© 2008 American Thoracic Society
Are GOLDen Slumbers Drug Induced?To the Editor:I thank Professor Fabbri for encouraging us in his September 15, 2007 editorial, to question authority (1), a concept that some Americans have embraced since the Vietnam War. Professor Fabbri, a former chair of the GOLD Scientific Committee (2), apparently wants to take the O out of COPD, by including patients without airway obstruction (a normal FEV1/FVC), but with a "clinical diagnosis of COPD." He provides a scattergram from an abstract that never made the transition to publication (3), finding that 14% of German patients with chronic cough or hyperinflation on chest radiograph had FEV1/FVC > 70%, but low FEV1. However, this pattern of spirometric restriction (not classified by the GOLD guidelines) is usually caused by submaximal inspiratory or expiratory effort on spirometry or by obesity. No evidence has been published that people with this pattern (or those in the old GOLD stage 0) are more likely than other smokers to subsequently experience a rapid fall in lung function (4). The retrospective, subgroup analysis of de Marco and coworkers (5) found that a few young smokers with chronic bronchitis and normal baseline spirometry had a prebronchodilator (pre-BD) FEV1/FVC < 0.70 about 8 years later, called "incident COPD" by the authors.
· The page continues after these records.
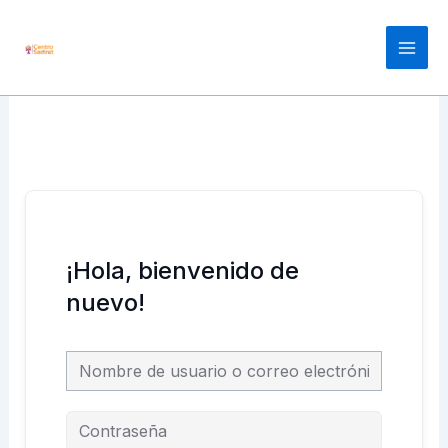
Ir
Main
al
Men
contenido
¡Hola, bienvenido de
nuevo!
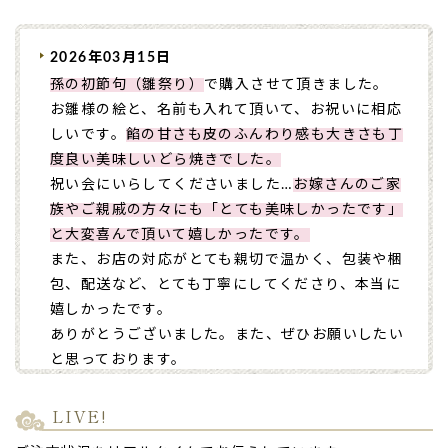
2026年03月15日
孫の初節句（雛祭り）
で購入させて頂きました。
お雛様の絵と、名前も入れて頂いて、お祝いに相応
しいです。
餡の甘さも皮のふんわり感も大きさも丁
度良い美味しいどら焼きでした。
祝い会にいらしてくださいました…
お嫁さんのご家
族やご親戚の方々にも「とても美味しかったです」
と大変喜んで頂いて嬉しかったです。
また、お店の対応がとても親切で温かく、包装や梱
包、配送など、とても丁寧にしてくださり、本当に
嬉しかったです。
ありがとうございました。また、ぜひお願いしたい
と思っております。
どうぞ宜しくお願い致します。（こまち様）
ご購入頂いた商品：
ひなまつり 名入れどら焼き(3
LIVE!
個入り)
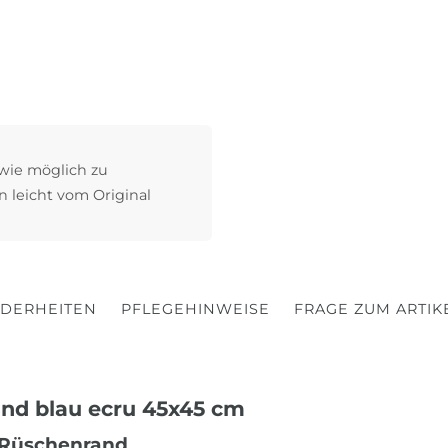
 wie möglich zu
n leicht vom Original
DERHEITEN
PFLEGEHINWEISE
FRAGE ZUM ARTIK
nd blau ecru 45x45 cm
m Rüschenrand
This is not surprising since the razor-thin, arbitrary threshold could easily have been crossed with only a slight decrease in FEV1 or slight increase in FVC at the second survey (easily explained by within-subject reproducibility). In addition, about one-fourth of adults with GOLD stage 1 or 2 pre-BD don't have it post-BD (6), consistent with asthma as the cause of their pre-BD airway obstruction. The 40-year-old evidence that abnormal spirometry (a low FEV1 or low FVC) is an independent predictor of all-cause mortality does not make the faulty fixed 0.70 GOLD threshold clinically irrelevant. It is now time to replace the 0.70 (and 80% predicted) thresholds with the appropriate fifth percentile thresholds, before more damage is done (7). Telling patients (smokers or nonsmokers) that they have COPD when the probability is low has serious consequences for them and for society (8). I doubt that the American Thoracic Society can ever ethically endorse clinical practice guidelines entirely financed by an industry that profits greatly by influencing the diagnostic thresholds.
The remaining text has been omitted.